Exposure to excessive nitrates can have short- and long-term health effects, including shortness of breath, hemorrhaging of the spleen and even death. But most industrial discharges of nitrate compounds in the lake basin aren't in high enough quantities to pose those kinds of health hazards, experts have told The Times.

Officials call the company's compliance record "exemplary," saying its discharges of suspended solids, a silty treatment byproduct, have been below 5 percent of its permitted levels for 10 years.

What's not exemplary is the quality of the water in the Fox River.

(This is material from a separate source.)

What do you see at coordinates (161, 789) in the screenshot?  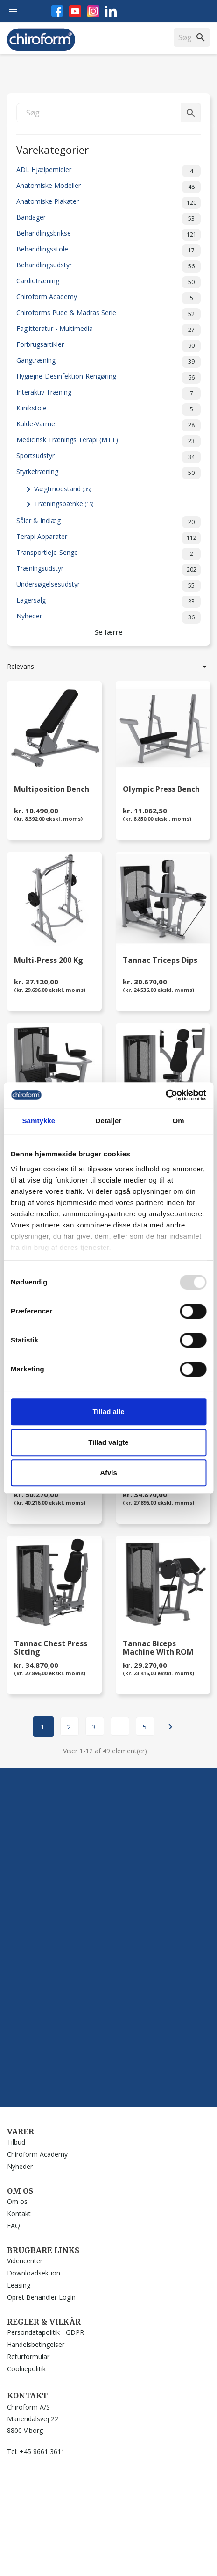 I see `Olympic Press Bench` at bounding box center [161, 789].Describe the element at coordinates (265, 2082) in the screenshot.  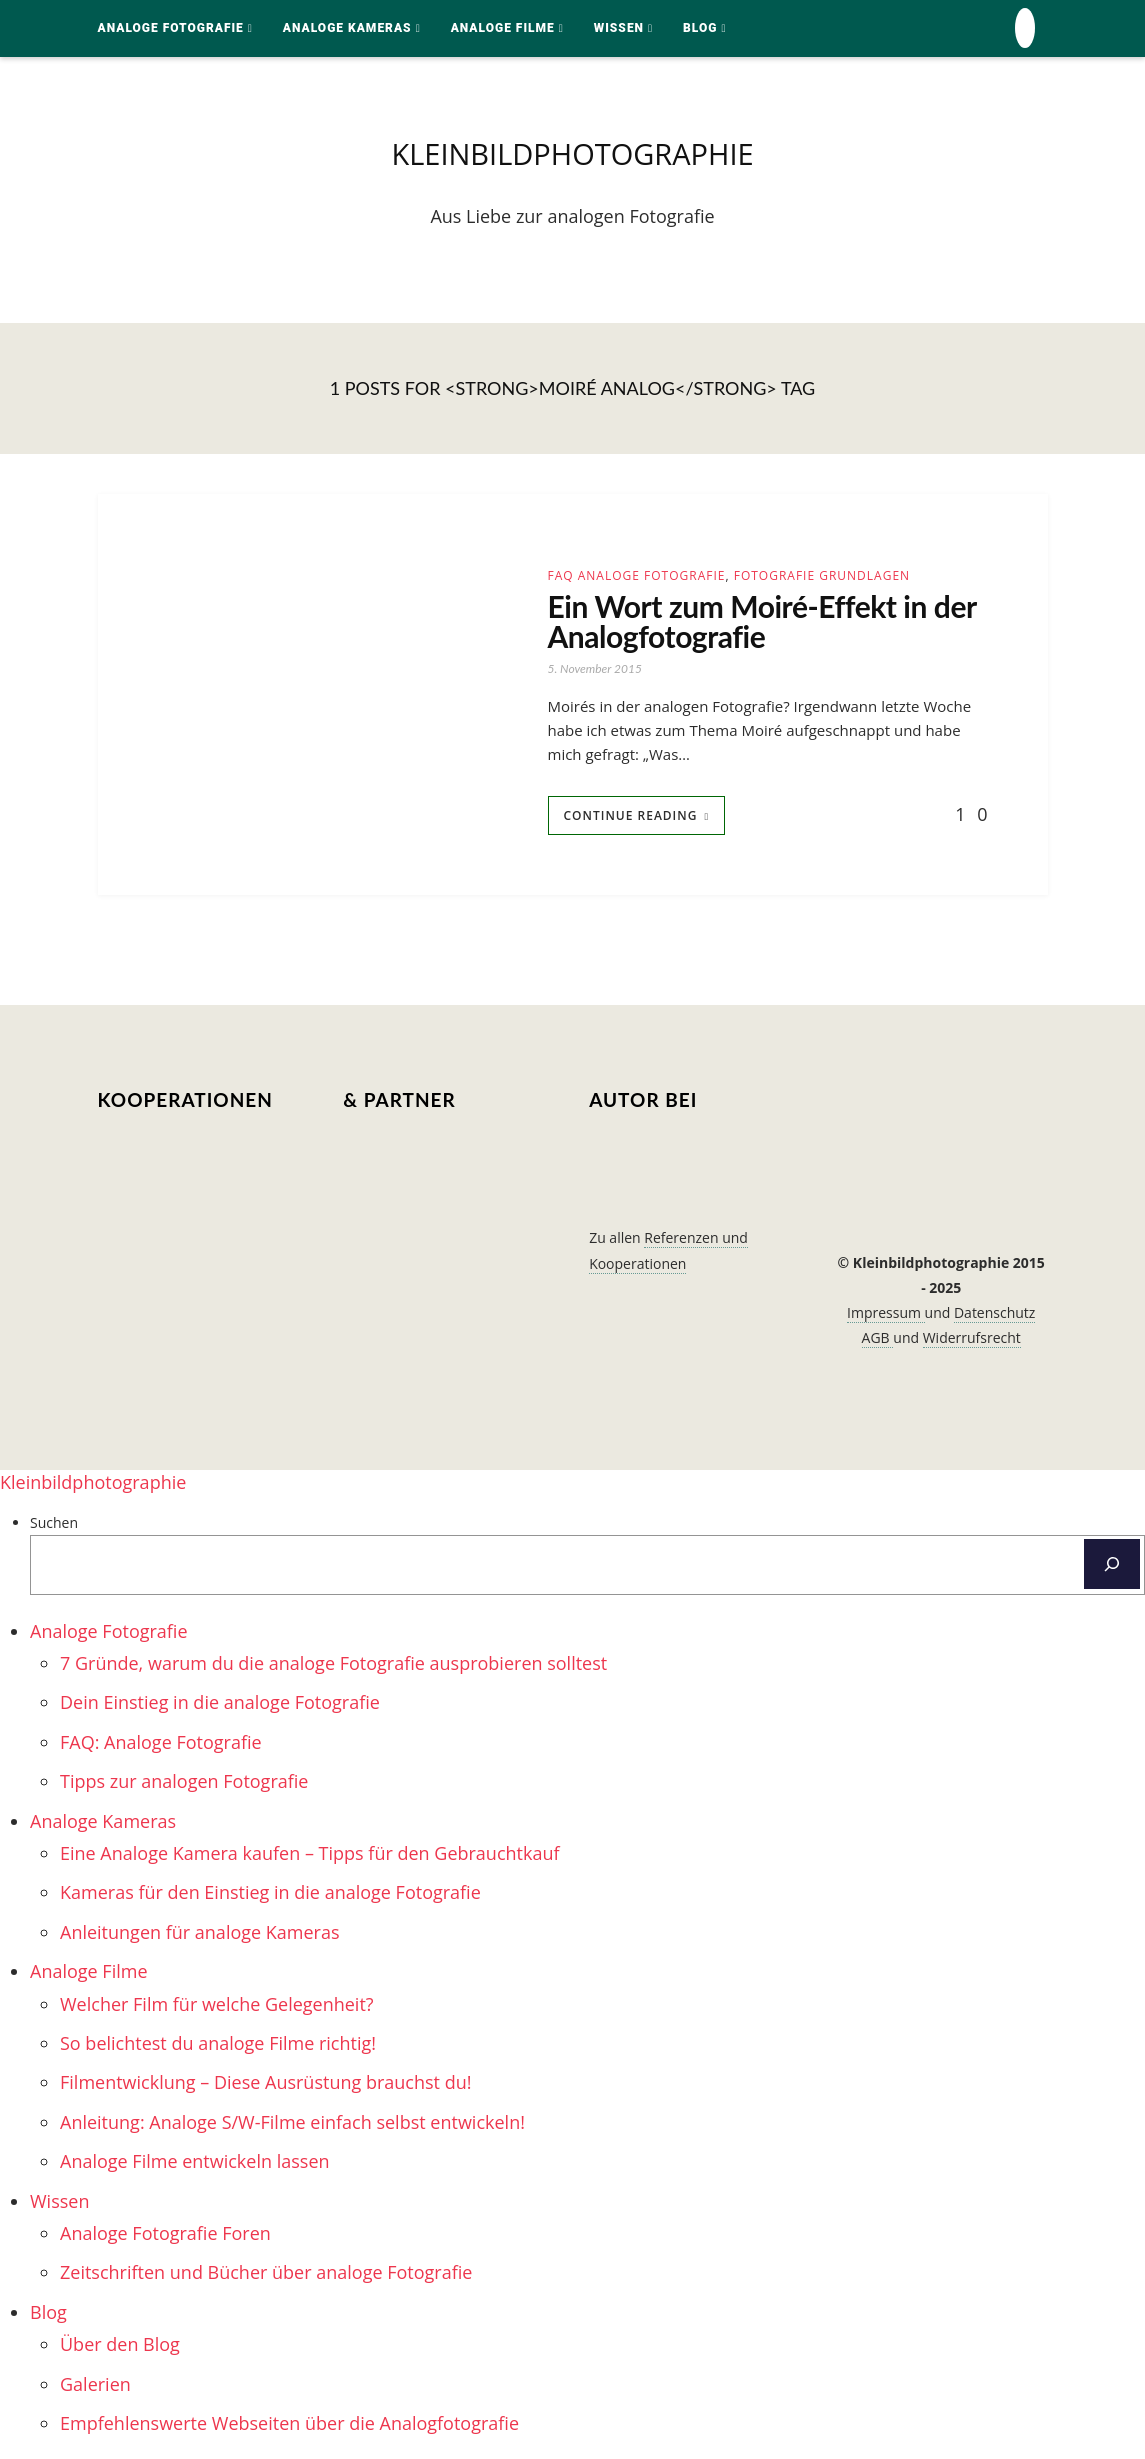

For decades, discharges into the Fox from paper mills producing carbonless paper left the river heavily contaminated with PCBs, or polychlorinated biphenyls. PCBs have been linked to human developmental and reproductive problems and possibly cancer, environmental experts say.

Georgia-Pacific is one of six companies charged with funding and designing the river's dredging project, aimed to remove as many of the PCBs as possible.

If Danielle McQuaid had it her way, she might send her dry cleaning bill to Georgia-Pacific or other companies dumping into the Fox and area waterways.
Digging through the closet of her home a couple of blocks from the mill, McQuaid held up what she says was once an expensive white sweater. It's now the dingy shade of cream of potato soup. A year of washing it in Green Bay water has tinged it beige, she said.

McQuaid said she is torn over her feelings about Georgia-Pacific. The company pollutes the water but also provides the city with important jobs, she said. The company reports it provides 2,300 jobs at the Broadway site alone.

"It's a highly recognized company," she said. "People aren't going to complain about it."